--- Exercise ---
If an entry holds a picture, skip the picture but copy everything else exactly.

--- Provided material ---
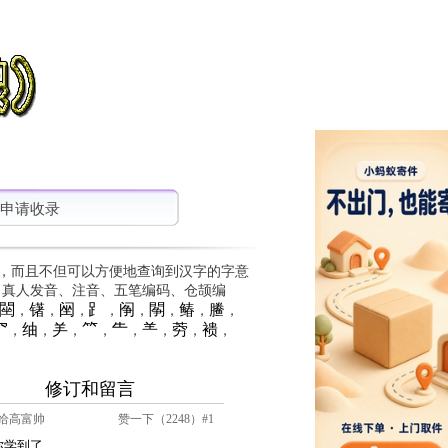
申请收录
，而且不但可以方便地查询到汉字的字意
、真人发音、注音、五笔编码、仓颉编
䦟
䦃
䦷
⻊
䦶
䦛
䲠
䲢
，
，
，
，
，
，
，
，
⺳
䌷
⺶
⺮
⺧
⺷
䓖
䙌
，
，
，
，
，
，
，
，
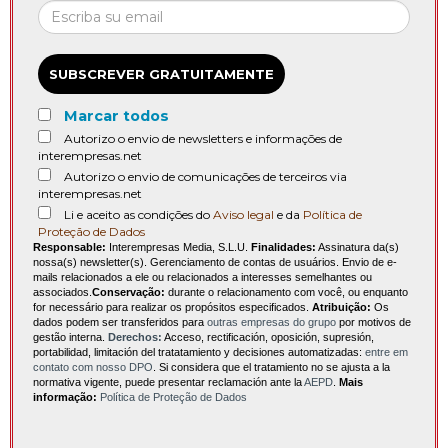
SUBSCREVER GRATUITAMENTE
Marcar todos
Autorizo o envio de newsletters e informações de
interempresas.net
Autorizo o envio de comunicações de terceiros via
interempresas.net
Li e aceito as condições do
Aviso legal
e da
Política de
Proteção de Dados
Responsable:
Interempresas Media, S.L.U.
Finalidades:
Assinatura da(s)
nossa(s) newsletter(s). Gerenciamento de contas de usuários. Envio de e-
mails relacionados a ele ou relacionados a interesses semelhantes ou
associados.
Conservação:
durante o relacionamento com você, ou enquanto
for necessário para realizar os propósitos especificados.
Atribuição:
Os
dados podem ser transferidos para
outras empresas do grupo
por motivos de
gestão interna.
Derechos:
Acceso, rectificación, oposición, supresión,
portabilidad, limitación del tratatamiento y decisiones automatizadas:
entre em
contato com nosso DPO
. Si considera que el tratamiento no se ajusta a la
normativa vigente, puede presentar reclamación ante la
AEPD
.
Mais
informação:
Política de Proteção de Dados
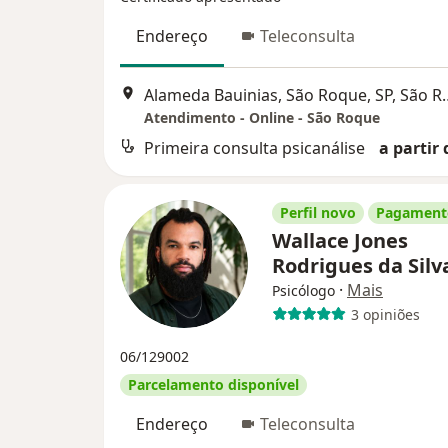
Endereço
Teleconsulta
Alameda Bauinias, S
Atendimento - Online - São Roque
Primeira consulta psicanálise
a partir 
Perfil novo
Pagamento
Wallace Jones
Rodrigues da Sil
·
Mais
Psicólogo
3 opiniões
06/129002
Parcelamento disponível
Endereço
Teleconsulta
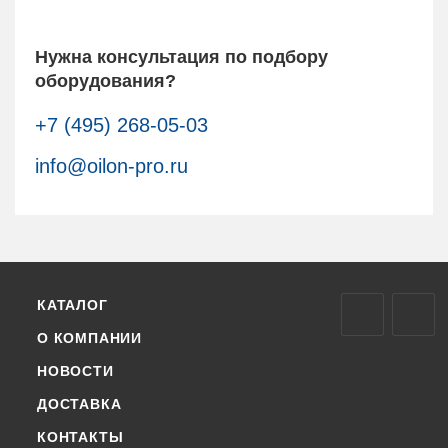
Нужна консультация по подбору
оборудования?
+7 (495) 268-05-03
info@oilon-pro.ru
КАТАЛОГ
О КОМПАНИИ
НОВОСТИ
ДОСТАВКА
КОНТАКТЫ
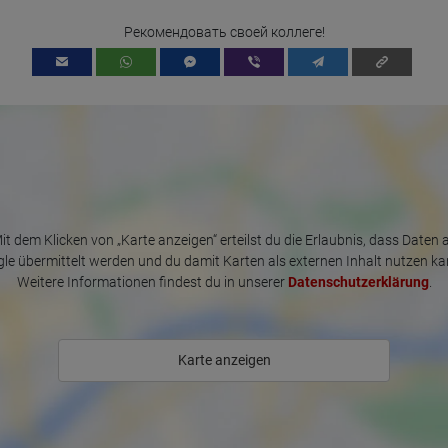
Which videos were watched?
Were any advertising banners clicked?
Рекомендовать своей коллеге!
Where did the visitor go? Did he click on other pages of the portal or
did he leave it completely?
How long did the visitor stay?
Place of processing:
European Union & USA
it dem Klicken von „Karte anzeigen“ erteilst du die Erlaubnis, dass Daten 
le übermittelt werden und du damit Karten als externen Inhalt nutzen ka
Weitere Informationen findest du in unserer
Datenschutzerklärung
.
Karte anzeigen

--- Solution below ---
申请收录
，而且不但可以方便地查询到汉字的字意
、真人发音、注音、五笔编码、仓颉编
䦟
䦃
䦷
⻊
䦶
䦛
䲠
䲢
，
，
，
，
，
，
，
，
⺳
䌷
⺶
⺮
⺧
⺷
䓖
䙌
，
，
，
，
，
，
，
，
SUBSCREVER GRATUITAMENTE
Marcar todos
Autorizo o envio de newsletters e informações de
interempresas.net
Autorizo o envio de comunicações de terceiros via
interempresas.net
Li e aceito as condições do
Aviso legal
e da
Política de
Proteção de Dados
Responsable:
Interempresas Media, S.L.U.
Finalidades:
Assinatura da(s)
nossa(s) newsletter(s). Gerenciamento de contas de usuários. Envio de e-
mails relacionados a ele ou relacionados a interesses semelhantes ou
associados.
Conservação:
durante o relacionamento com você, ou enquanto
for necessário para realizar os propósitos especificados.
Atribuição:
Os
dados podem ser transferidos para
outras empresas do grupo
por motivos de
gestão interna.
Derechos:
Acceso, rectificación, oposición, supresión,
portabilidad, limitación del tratatamiento y decisiones automatizadas:
entre em
contato com nosso DPO
. Si considera que el tratamiento no se ajusta a la
normativa vigente, puede presentar reclamación ante la
AEPD
.
Mais
informação:
Política de Proteção de Dados
Endereço
Teleconsulta
Alameda Bauinias, S
Atendimento - Online - São Roque
Primeira consulta psicanálise
a partir 
Perfil novo
Pagamento
Wallace Jones
Rodrigues da Sil
·
Mais
Psicólogo
3 opiniões
06/129002
Parcelamento disponível
Endereço
Teleconsulta
Нужна консультация по подбору
оборудования?
+7 (495) 268-05-03
info@oilon-pro.ru
КАТАЛОГ
О КОМПАНИИ
НОВОСТИ
ДОСТАВКА
КОНТАКТЫ
Which videos were watched?
Were any advertising banners clicked?
Рекомендовать своей коллеге!
Where did the visitor go? Did he click on other pages of the portal or
did he leave it completely?
How long did the visitor stay?
Place of processing:
European Union & USA
it dem Klicken von „Karte anzeigen“ erteilst du die Erlaubnis, dass Daten 
le übermittelt werden und du damit Karten als externen Inhalt nutzen ka
Weitere Informationen findest du in unserer
Datenschutzerklärung
.
Karte anzeigen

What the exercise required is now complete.